Marcus Westbury of Not Quite Art has a theory of why and how Adelaide is the least interesting cultural place in all of Australia. Presumably, that means Adelaide is conservative and has little in the way of an interesting, innovative culture; is thin on low budget DIY creative activity; and that there is little artistic innovation and initiative since cultural life is dominated by the conservative major institutions. If Adelaide is the least interesting cultural place in all of Australia in Westbury's view, he has not put his theory as to why this is so in the public domain.

Westbury also has a theory that each phase in the economic cycle creates a different set of cultural possibilities and problems and that different times and different economic conditions create different cultures and different people. He says:

Looking at a post boom Melbourne it is easy to forget how much of what i love about this city is the product of the last great recession of the early 90s. It’s laneway bars, it’s smart graffiti, it’’s living CBD, it’s distinctive inner suburbs of eclectic shops and retail strips, it’s creative community are not the product of arts agencies or central planning but of the fertile ground, cheap space, and hard working initiative of a decade ago. The city is a rich ecology not created through central planning but grown in economic detritus and forged in the harsh and searing furnace of hard times.

I too love Melbourne for similar reasons. Well, Adelaide went through rustbelt hard times from the mid-1980s to the mid-1990s and no vibrant, low scale experimental artistic culture emerged here, as it did on Melbourne. Nor has there been a great emphasis on the cultural industries from the governing ALP political class. Adelaide is where the issues and ambitions of our professional companies and major cultural institutions are still mistaken for those of the creative community as a whole.

So why did a vibrant artist culture develop in Newcastle and not Adelaide? There's plenty of cheap unused space in the CBD; there are several art schools and it has a tradition of embracing modernism. But it doesn't have a billboard public art program; its graffiti artists are persecuted, its art photographic culture is small and insular, and it has been slow to embrace Web 2.

What happened to Adelaide's creative culture then?

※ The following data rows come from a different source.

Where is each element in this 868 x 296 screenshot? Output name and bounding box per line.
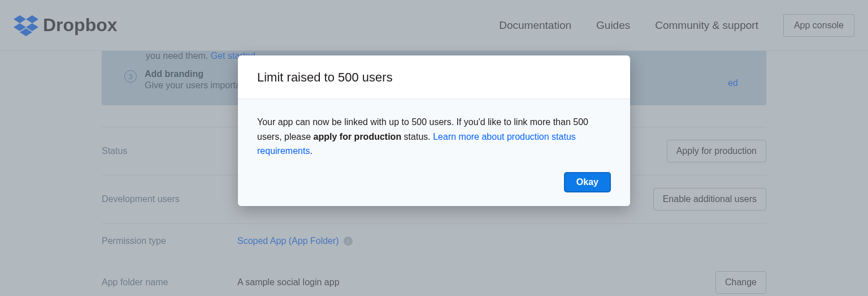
- modal-text-3: .: [310, 146, 312, 156]
- modal-body: Your app can now be linked with up to 50…: [238, 99, 630, 172]
- modal-overlay[interactable]: Limit raised to 500 users Your app can n…: [0, 0, 868, 296]
- modal-text-bold: apply for production: [314, 132, 402, 141]
- modal-title: Limit raised to 500 users: [257, 70, 611, 85]
- modal-text-2: status.: [401, 132, 433, 141]
- okay-button[interactable]: Okay: [564, 172, 611, 192]
- limit-raised-modal: Limit raised to 500 users Your app can n…: [238, 55, 630, 206]
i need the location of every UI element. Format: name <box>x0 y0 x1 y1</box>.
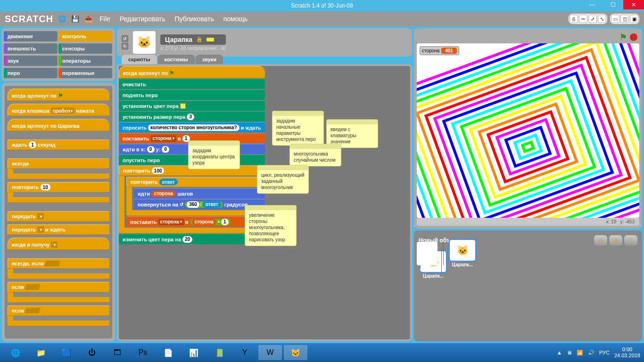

How come this former rustbelt industrial town did not see the emergence of a thriving creative space with flexible spaces for emerging artists of all persuasions?

| Posted by Gary Sauer-Thompson at 5:07 PM | | Comments (3)
Comments

Comments

I did never get around to elaborating my Adelaide theory did I? Although you did a reasonably good job of speculating on it :)

But I cannot explain why Newcastle but not Adelaide. Any ideas on that?

Why not include the arts in the stimulus package if you want to protect jobs. Thus:

The money for artistic projects is almost by definition ready to be injected into the economy. It may take years to draw up a plan for a highway, obtain the right of way and fend off legal challenges before the bulldozers start rolling. But to buy a canvass and some paintbrushes, or even some metal for a public sculpture, is comparatively straightforward. That puts quick money into the pockets of the companies that build, sell and ship those artistic materials as well.

If one accepts Richard Florida's "creative class" theory in The Rise of the Creative Class and The Flight of the Creative Class -- that a welcoming environment for creative professionals is the key to helping cities and even countries retain a competitive economic edge---- then supporting the arts in general, and public art in particular, would be the ideal way to spend some of the stimulus dollars.